=== REQUIRED WORK ===
Below are entries; copy exactly the lines from the one with "A: بله، ما می" through the one with "س: چه نوع محصولاتی دارید؟", both included, and leave out the rest.

=== MATERIAL FOR THIS EXERCISE ===

_____

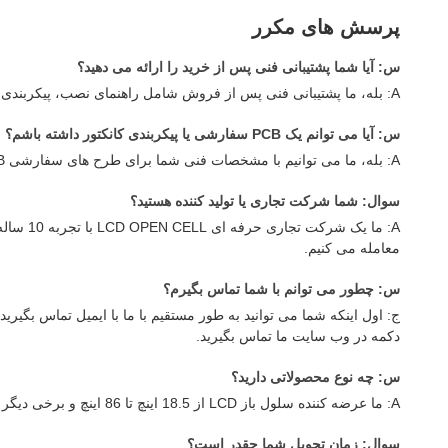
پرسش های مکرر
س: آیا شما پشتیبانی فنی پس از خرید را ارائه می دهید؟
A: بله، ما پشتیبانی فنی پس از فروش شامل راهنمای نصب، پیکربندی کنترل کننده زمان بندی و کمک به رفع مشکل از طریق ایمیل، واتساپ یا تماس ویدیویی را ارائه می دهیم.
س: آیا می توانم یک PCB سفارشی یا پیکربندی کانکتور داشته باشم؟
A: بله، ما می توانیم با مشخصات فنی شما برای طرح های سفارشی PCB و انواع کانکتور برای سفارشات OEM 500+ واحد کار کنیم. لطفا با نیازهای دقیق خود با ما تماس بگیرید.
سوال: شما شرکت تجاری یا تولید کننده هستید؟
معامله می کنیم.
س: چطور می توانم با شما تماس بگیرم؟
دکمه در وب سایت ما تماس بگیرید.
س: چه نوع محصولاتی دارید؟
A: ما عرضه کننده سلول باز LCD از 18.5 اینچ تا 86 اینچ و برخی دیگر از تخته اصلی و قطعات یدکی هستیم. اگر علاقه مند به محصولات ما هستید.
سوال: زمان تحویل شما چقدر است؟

_____

=== ANSWER TO THIS EXERCISE ===
A: بله، ما می توانیم با مشخصات فنی شما برای طرح های سفارشی PCB و انواع کانکتور برای سفارشات OEM 500+ واحد کار کنیم. لطفا با نیازهای دقیق خود با ما تماس بگیرید.
سوال: شما شرکت تجاری یا تولید کننده هستید؟
معامله می کنیم.
س: چطور می توانم با شما تماس بگیرم؟
دکمه در وب سایت ما تماس بگیرید.
س: چه نوع محصولاتی دارید؟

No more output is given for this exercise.